18. A valve assembly of claim 16 wherein the spindle is rotatably coupled to the shaft at a first end and operatively coupled proximate the second end to the second drive motor.

19. A method of operating a valve assembly, said method including the steps of

providing a valve body including a valve seat;

providing a displaceable valve gate received within the valve body and cooperating with the valve seat to form a seal;

providing a first valve displacement element coupled to the valve gate, said valve displacement element axially displacing the valve gate relative to the valve seat, and rotationally displacing the valve gate relative to the valve seat;

providing a second valve displacement element, said second valve displacement element rotatably coupled to the first valve displacement element, said second valve displacement element being non-rotatably coupled to the valve body;

providing a first drive motor coupled to the second valve displacement element to axially displace the second valve displacement element and the first valve displacement element relative to the valve seat;

providing a second drive motor coupled to the first valve displacement element to rotate the first valve displacement element so that the valve gate rotates relative to the valve seat; and

operating the first drive motor and the second drive motor to axially and rotationally displace the valve gate relative to the valve seat to impart a frictional force between the valve gate and valve seat, said frictional force removing debris from between the valve gate and the valve seat.

20. The method of claim 19, wherein the first drive motor is independently operable relative to the second drive motor to axially displace the valve gate without rotational movement between the valve gate and the valve seat.

21. A multiple mode valve assembly, comprising:

a valve body defining a valve seat;

a second valve displacement element rotatably coupled to the first valve displacement element; said second valve displacement element being non-rotatably coupled to the valve body;

a first drive element operatively coupled to the first valve displacement element to rotationally displace the first valve displacement element relative to the valve seat; and

a second drive element operatively coupled to the second valve displacement element to axially displace the first valve displacement element and the second valve displacement element relative to the valve seat.

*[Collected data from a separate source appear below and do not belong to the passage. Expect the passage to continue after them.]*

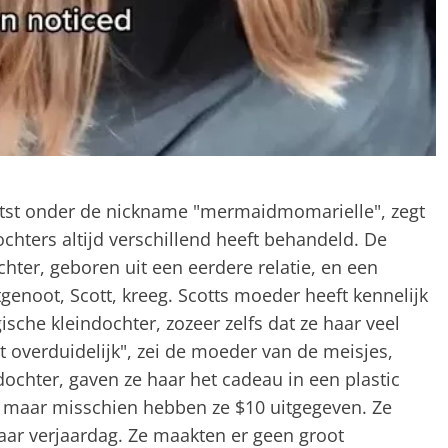
aatst onder de nickname "mermaidmomarielle", zegt
hters altijd verschillend heeft behandeld. De
hter, geboren uit een eerdere relatie, en een
genoot, Scott, kreeg. Scotts moeder heeft kennelijk
sche kleindochter, zozeer zelfs dat ze haar veel
t overduidelijk", zei de moeder van de meisjes,
dochter, gaven ze haar het cadeau in een plastic
, maar misschien hebben ze $10 uitgegeven. Ze
aar verjaardag. Ze maakten er geen groot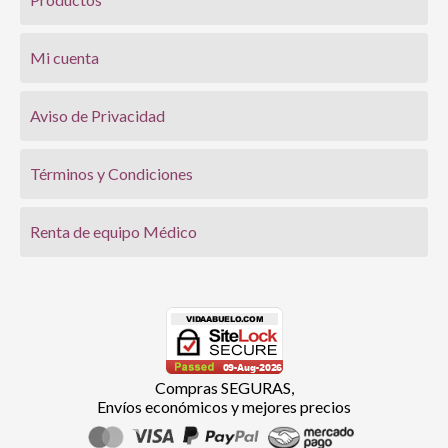
Mi cuenta
Aviso de Privacidad
Términos y Condiciones
Renta de equipo Médico
Compras SEGURAS,
Envíos económicos y mejores precios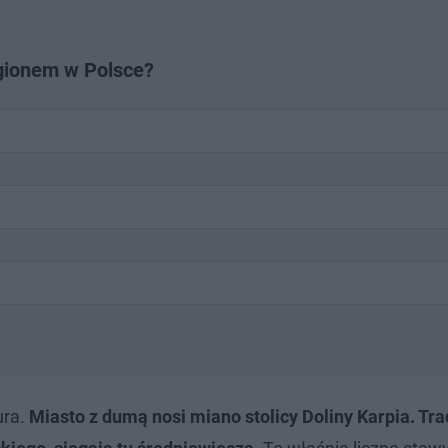
egionem w Polsce?
ura.
Miasto z dumą nosi miano stolicy Doliny Karpia. Tra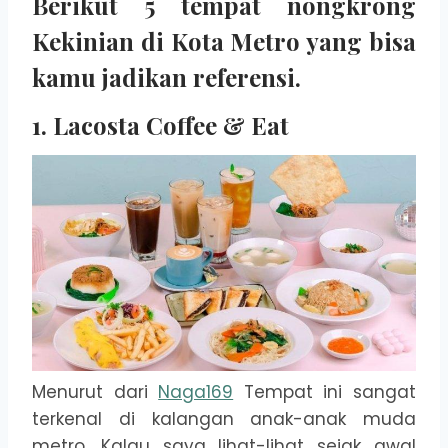
Berikut 5 tempat nongkrong
Kekinian di Kota Metro yang bisa
kamu jadikan referensi.
1. Lacosta Coffee & Eat
Menurut dari
Naga169
Tempat ini sangat
terkenal di kalangan anak-anak muda
metro. Kalau saya lihat-lihat sejak awal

22. A valve assembly of claim 21 wherein the first drive element includes a drive motor coupled to the valve housing.

23. A valve assembly of claim 22 wherein the second drive element includes a drive motor coupled to the valve housing.

24. A valve assembly of claim 23 wherein the first drive motor and the second drive motor are independently operable to impart a combination of axial and rotational forces to the valve gate.